Identifying the disconnect at the center of the "law school scam"

I still continue to find Inside the Law School Scam an interesting and useful read, and this passage from a recent post comparing law schools to other graduate programs (and some follow-up comments) has helped me to see the heart of the problem that keeps pumping blood though the modern legal education market and has allowed the so-called "law school scam" to develop and continue.  First the passage from ILSS (with my emphasis added), then my explanation:

[It] is an interesting comparison [between law schools and the huge recent expansion of creative writing MFA programs], although in some ways an obviously inapt one.   No one goes into an MFA program intending to make lots of money.  Indeed it's notable that such programs never focus on producing successful genre writers -- i.e., the next Stephen King or John Grisham -- but are rather dedicated almost exclusively to literary fiction. Nor, as far as I know, do MFA programs engage in industry-wide placement stat deception.  (Unlike business schools I know something about these programs because my best friend and his wife are graduates of one).  The biggest distinction between law schools and MFA programs goes to the crucial issue of what economists call psychic income.  Lots of people grow up hoping to write the Great American Novel.  Nobody grows up hoping to one day be Henry Kravis's water carrier on a big M&A deal.  People go to law school, with occasional exceptions, in order to acquire a respectable and well-paid career.  MFA programs cater to peoples' dreams.  Law school is where dreams go to die (Yes I'm generalizing).

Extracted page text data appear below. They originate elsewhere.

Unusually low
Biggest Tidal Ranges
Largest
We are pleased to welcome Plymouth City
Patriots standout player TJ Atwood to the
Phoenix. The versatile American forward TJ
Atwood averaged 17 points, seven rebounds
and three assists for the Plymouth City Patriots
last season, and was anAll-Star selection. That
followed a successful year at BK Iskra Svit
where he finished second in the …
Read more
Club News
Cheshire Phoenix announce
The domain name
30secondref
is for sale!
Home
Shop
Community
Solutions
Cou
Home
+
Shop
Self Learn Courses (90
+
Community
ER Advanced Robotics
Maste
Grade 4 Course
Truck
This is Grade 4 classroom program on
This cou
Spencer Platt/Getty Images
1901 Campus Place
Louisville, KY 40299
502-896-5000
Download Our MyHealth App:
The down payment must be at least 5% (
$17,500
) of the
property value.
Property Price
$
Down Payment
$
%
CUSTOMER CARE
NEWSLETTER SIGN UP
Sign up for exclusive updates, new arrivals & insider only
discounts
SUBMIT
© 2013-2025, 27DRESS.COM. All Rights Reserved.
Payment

Implicit in this passage are three critical contentions/assumptions about the professional thinking of some (many? most?) law students: (1) students go to law school intending to "make lots of money" (not because they dream of practicing law), (2) students expect that "average" performance at an "average" law school will result in a in a "respectable and well-paid career," and (3) students rely on deceptive law school placement stats to justify these decisions and expectations.

I trust some (many? most?) law students — especially those who are most aggrieved and vocal in their complains about the "law school scam" — would endorse these three critical contentions/assumptions and agree they help explain why so many recent graduates are now so upset that they "invested" so much in law school and are now not getting a fair (or any) return on that investment.

Changing perspectives, let me articulate what I suspect to be professional thinking of some (many? most?) law professors: (A) students interested primarily in making money should go to business school (because only those with lawyer dreams will be happy lawyers), (B) students with "average" grades at an "average" law school can find legal jobs, but they will need to "pick up their game" in practice to have a "well-paid" legal career, and (C) students who make serious and savvy efforts to find a legal job will eventually get a legal job.  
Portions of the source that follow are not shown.